Funding will support research on new quantum materials

Oct 15 2020 | By Holly Evarts

Columbia researchers have successfully re-competed for the highly competitive Materials Research Science and Engineering Center (MRSEC) program, sponsored by the National Science Foundation (NSF). Columbia’s MRSEC, the Center for Precision-Assembled Quantum Materials (PAQM), will receive $18 million over the next six years to support cutting-edge research into new quantum materials, in which clear effects of quantum mechanics emerge in macroscopic systems.

Led by Director Jim Hone, Wang Fong-Jen Professor of Mechanical Engineering, and Associate Director Colin Nuckolls, Sheldon and Dorothea Buckler Professor of Material Science in the Department of Chemistry , the new center supports 14 research groups across the University and seven research groups at university partners CCNY, Howard, Harvard, and Stony Brook. PAQM also has strong collaborations with the Flatiron Institute, Brookhaven National Laboratory, and a number of universities and industrial partners around the world.

“Through the PAQM, researchers will explore new materials systems that will enable future quantum technologies,” Hone said. “And we will educate a diverse new generation of scientists and engineers who will collaborate across disciplines to advance the frontiers of knowledge and technology.”

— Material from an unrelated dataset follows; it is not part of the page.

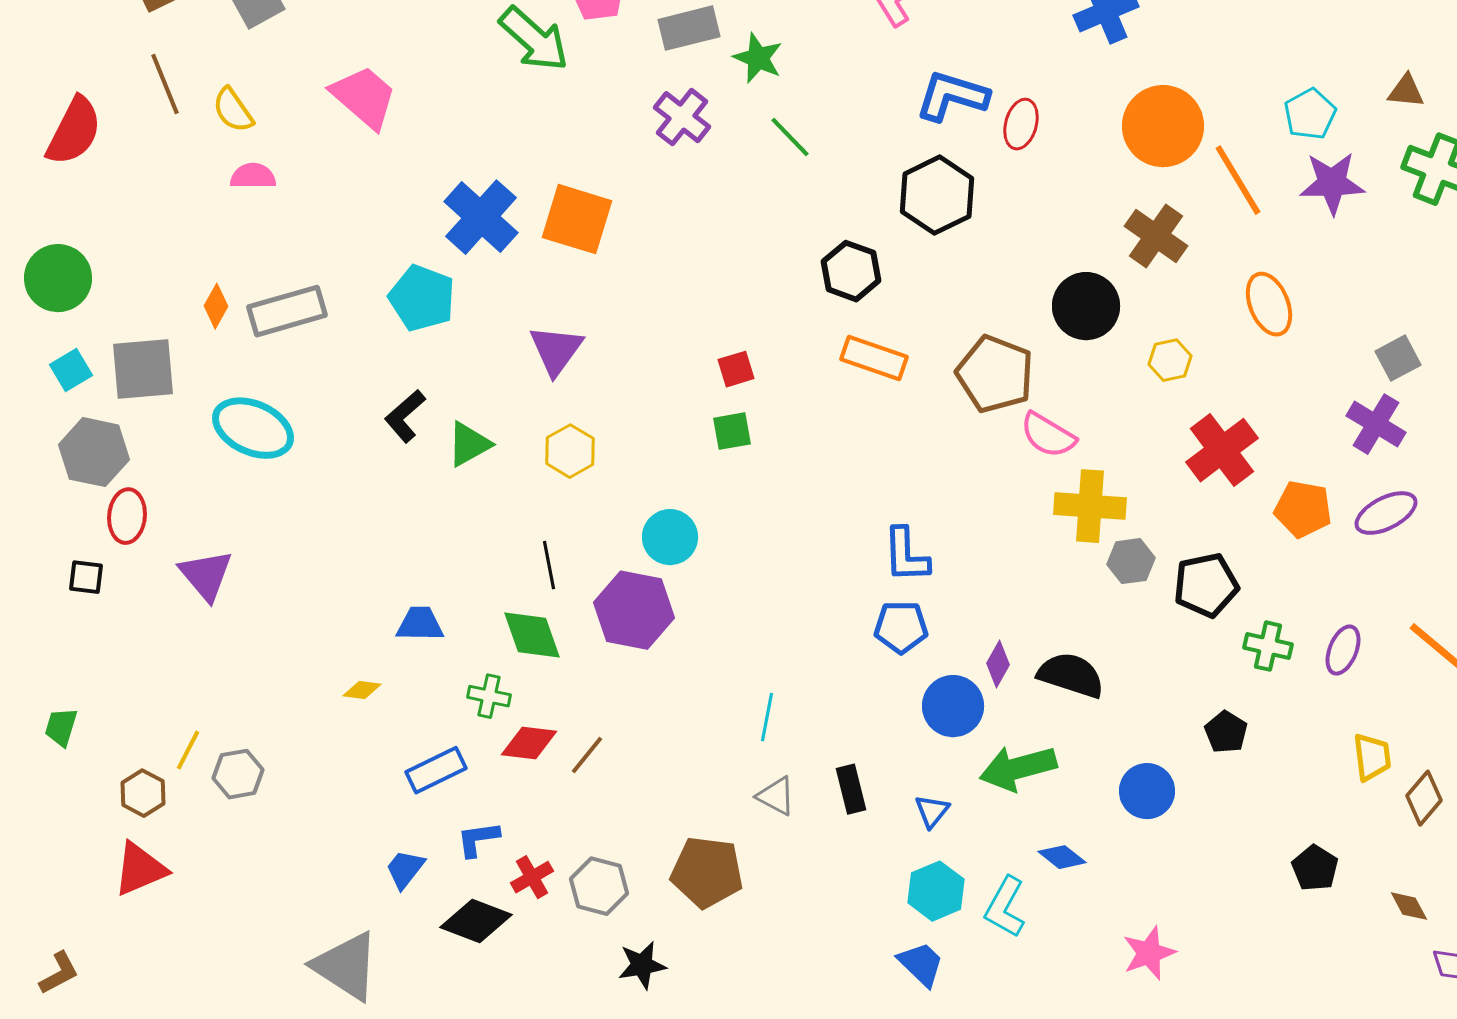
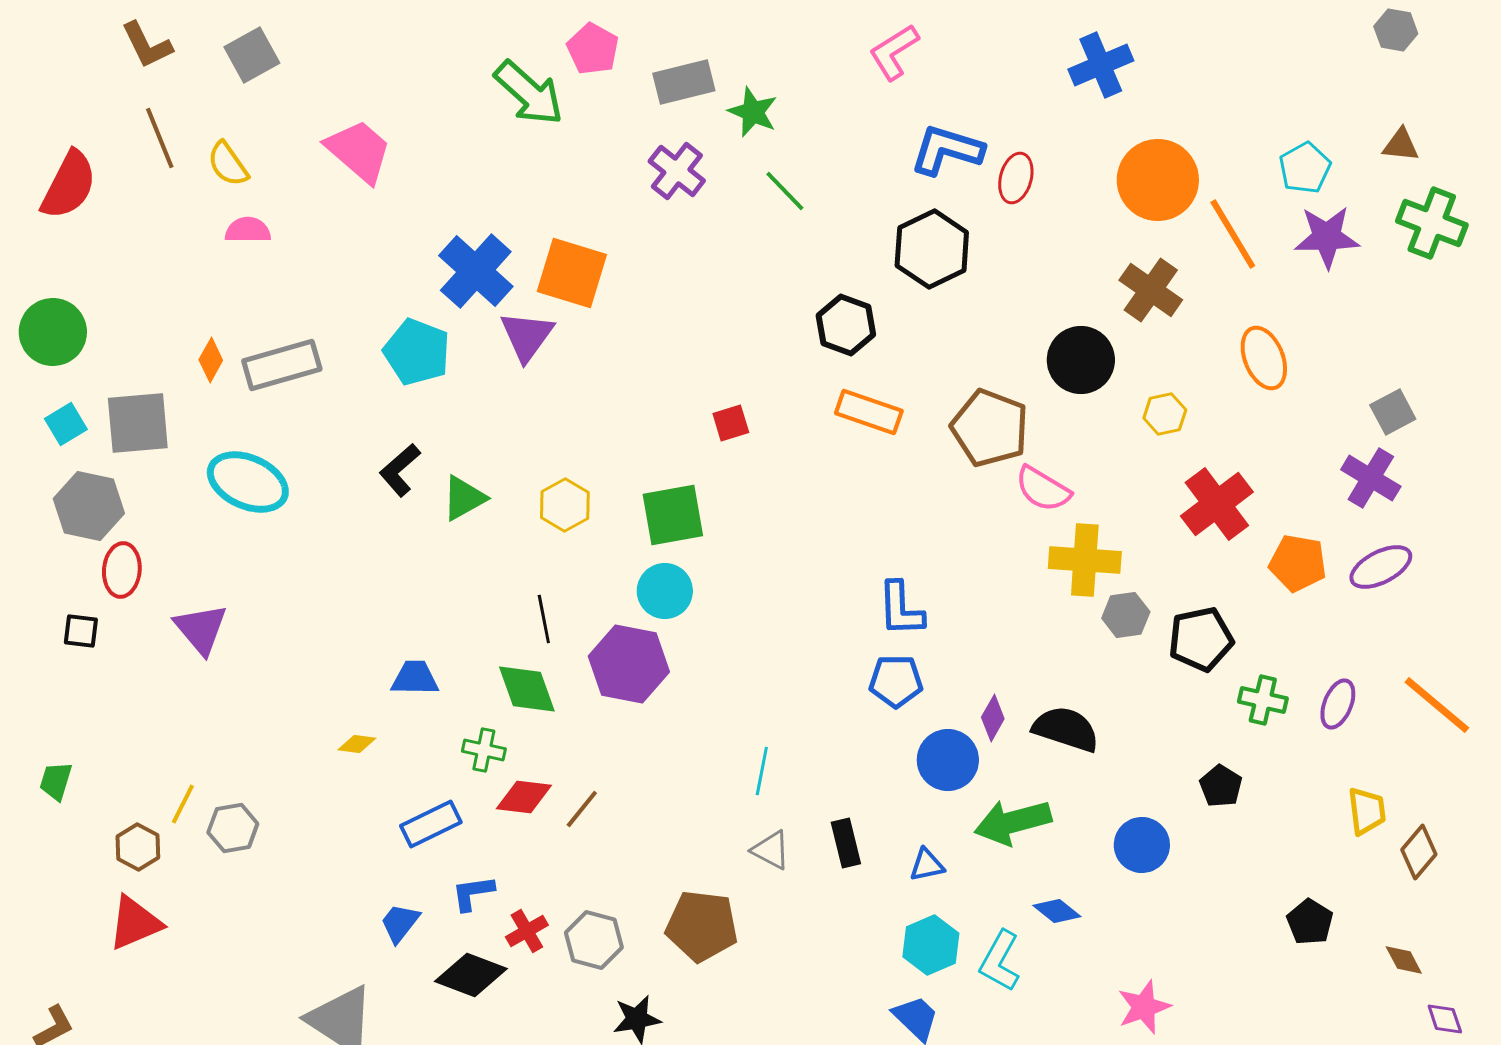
purple triangle: (556, 350) -> (527, 336), moved
green square: (732, 431) -> (673, 515), moved, size x1.6
blue triangle: (932, 811) -> (927, 865), turned 39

The PAQM research program comprises two interdisciplinary groups, both of which create and study new materials created from lower-dimensional building blocks. The first group builds layered structures by stacking atomically thin sheets; the second group assembles chemically precise molecular clusters into two- and three-dimensional networks. In both systems, investigators can control the emergent properties both by choosing different building blocks and directing how they are assembled.

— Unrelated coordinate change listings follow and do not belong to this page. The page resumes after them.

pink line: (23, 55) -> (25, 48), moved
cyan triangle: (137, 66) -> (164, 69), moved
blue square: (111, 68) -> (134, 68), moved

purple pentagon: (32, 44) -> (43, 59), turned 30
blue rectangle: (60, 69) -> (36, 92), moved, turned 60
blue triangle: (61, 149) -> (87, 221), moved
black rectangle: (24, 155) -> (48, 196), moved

The emerging field of quantum science and technology promises future breakthroughs in information processing, communications, and sensing, just as the first "quantum revolution" of the 1950s brought world-changing inventions as the transistor and the laser.

“Just as developingthe integrated circuits that power our computers and phones required breakthroughs in materials such as silicon, realizing the promise of new quantum technologies will require breakthroughs in quantum materials,” Hone explained. “Here at the PAQM, the flexible platforms utilized by our team provide great advantages compared to conventional materials.”

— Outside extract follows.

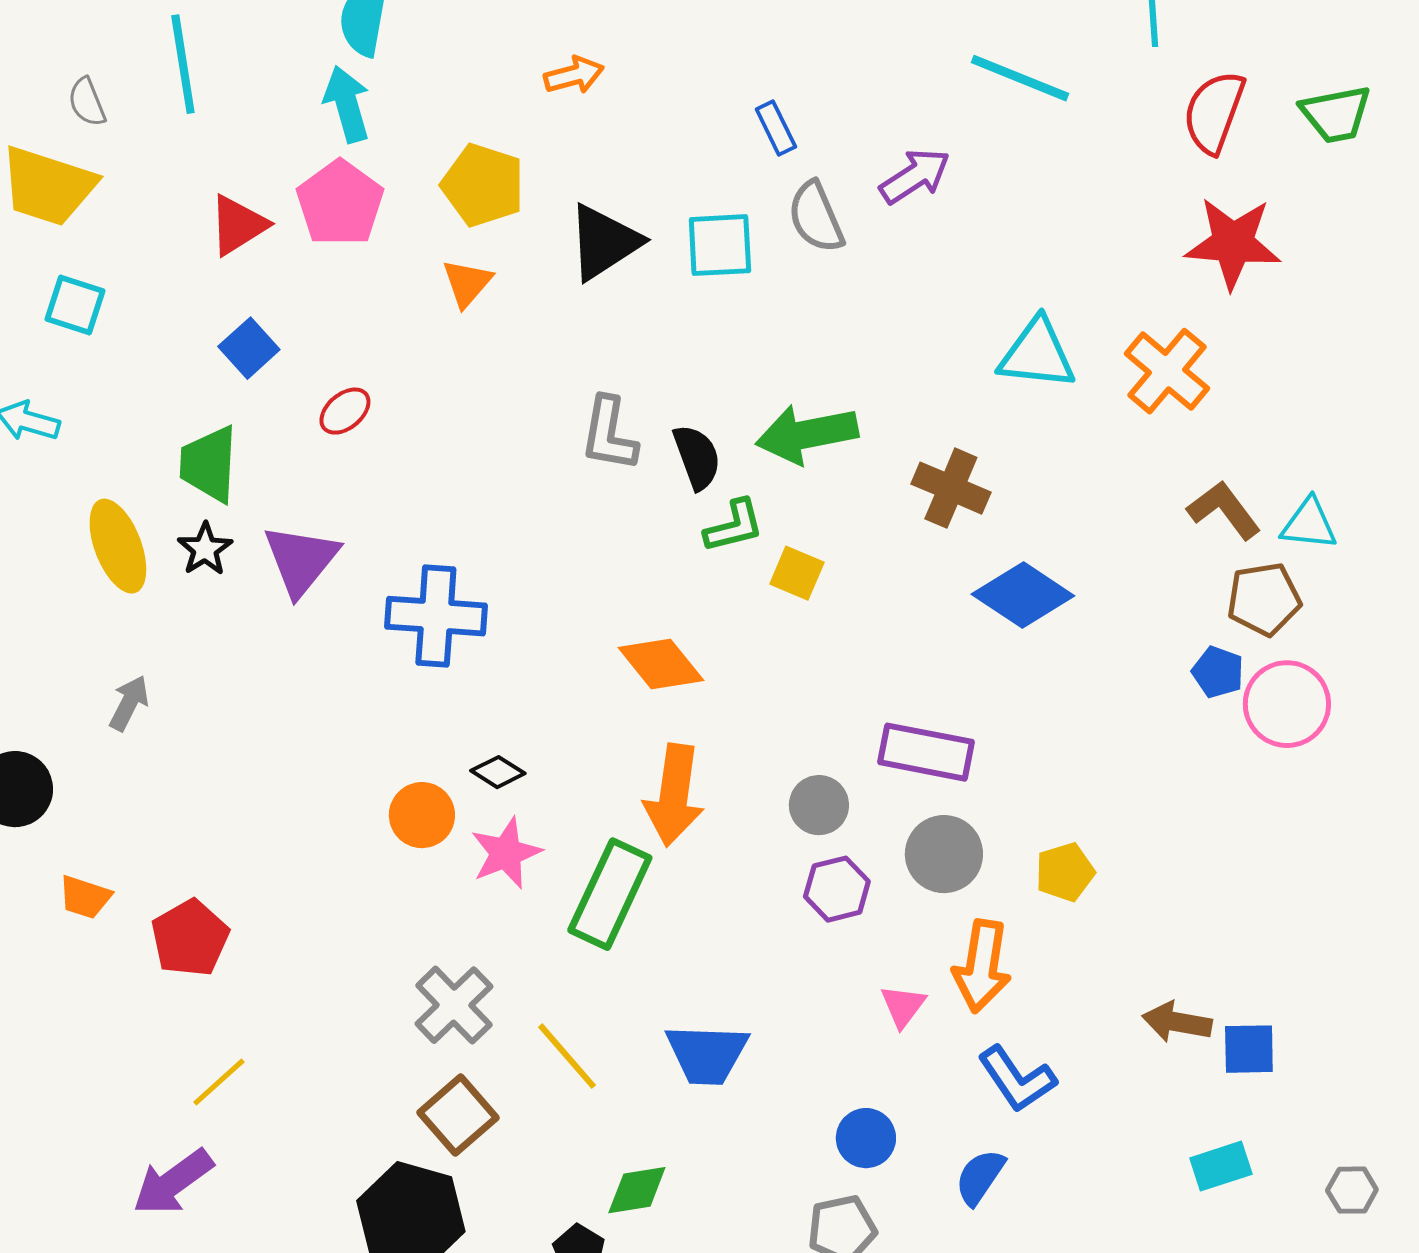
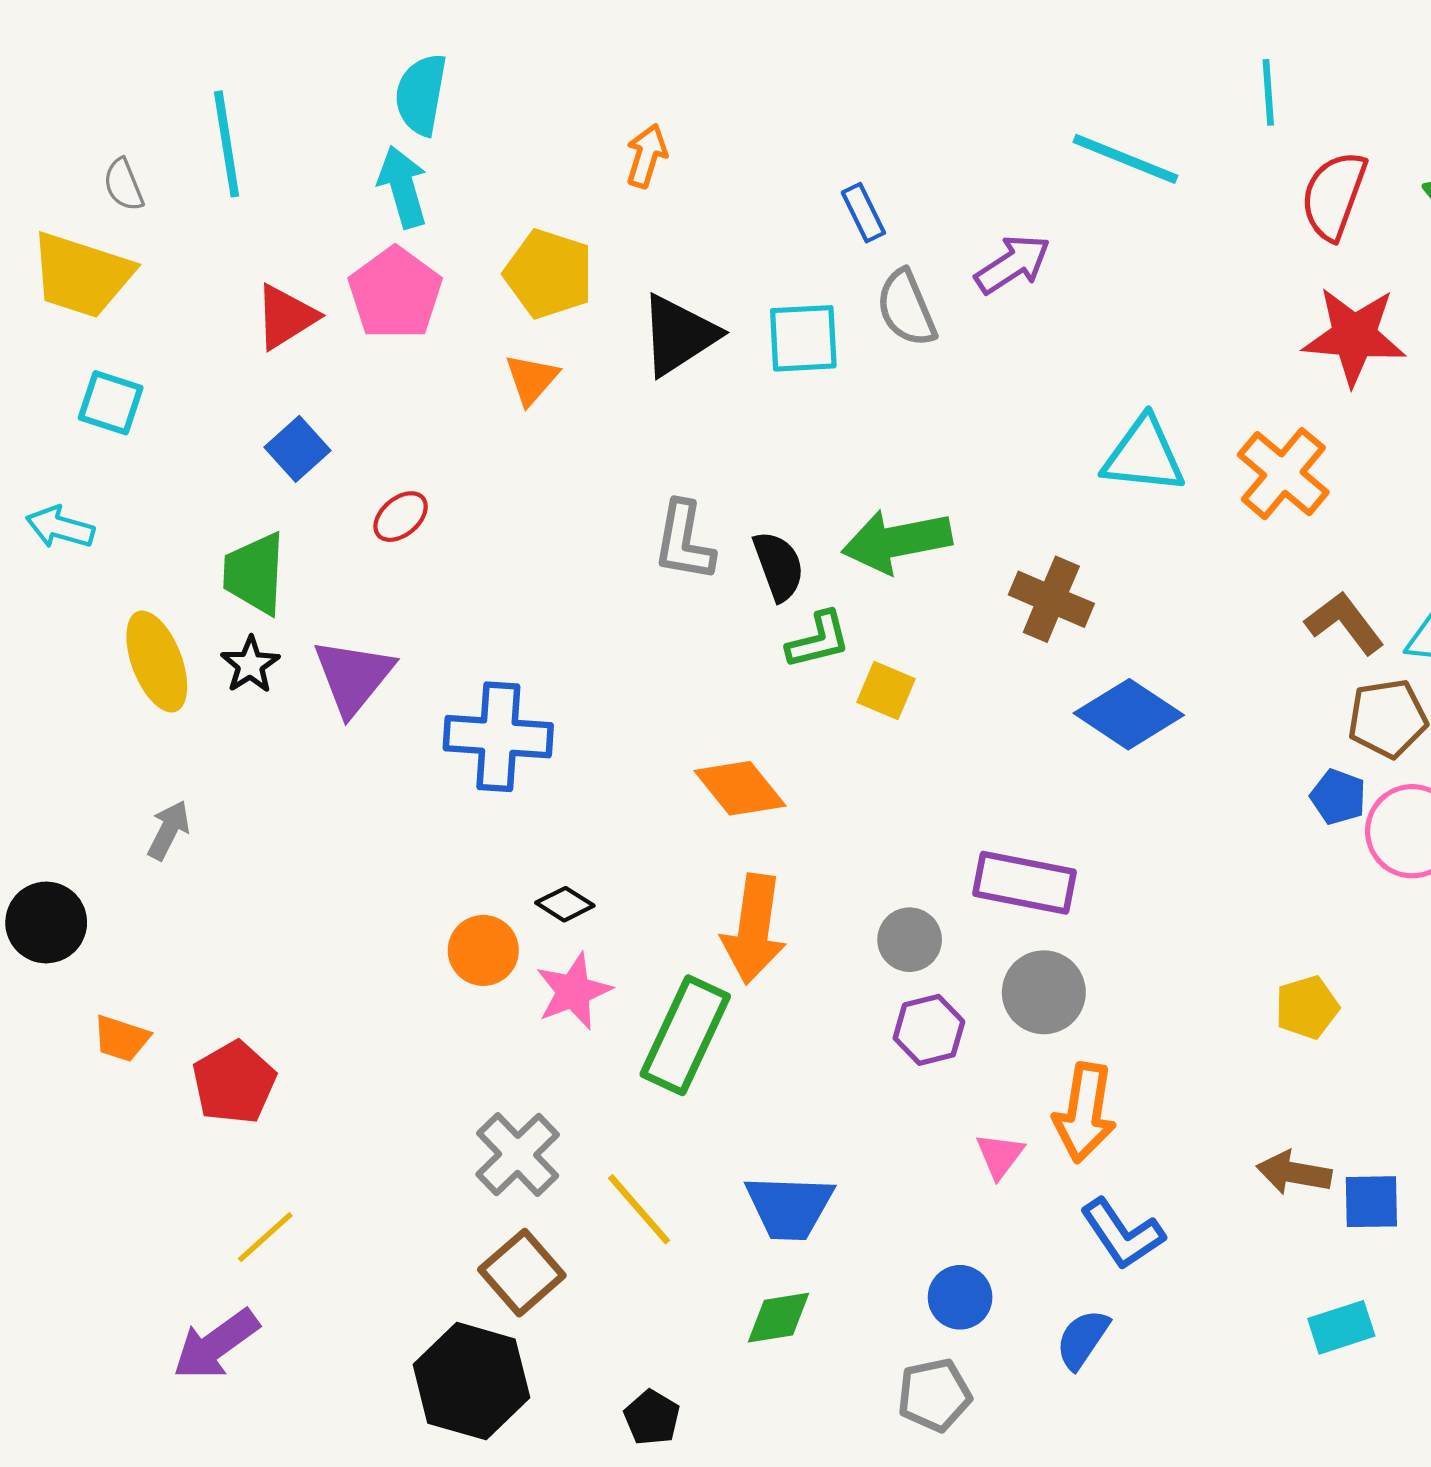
orange arrow: (574, 75) -> (646, 156), turned -58
yellow pentagon: (1065, 872) -> (1307, 1007), moved
green diamond: (637, 1190) -> (779, 1318), moved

Added Nuckolls, “Our assembly approach provides the freedom to create materials by design that will offer new ways to manipulate the flow of charge, spin, and energy, as well as host quantum states such as superconductivity.”

PAQM will train researchers at the high school, community college, undergraduate, and graduate levels in a vibrant environment that brings together researchers from multiple science and engineering disciplines. The center also engages with students and teachers at the elementary and middle school levels to build interest in science. PAQM’s activities aim to increase diversity at all levels, particularly in fields related to materials science and engineering.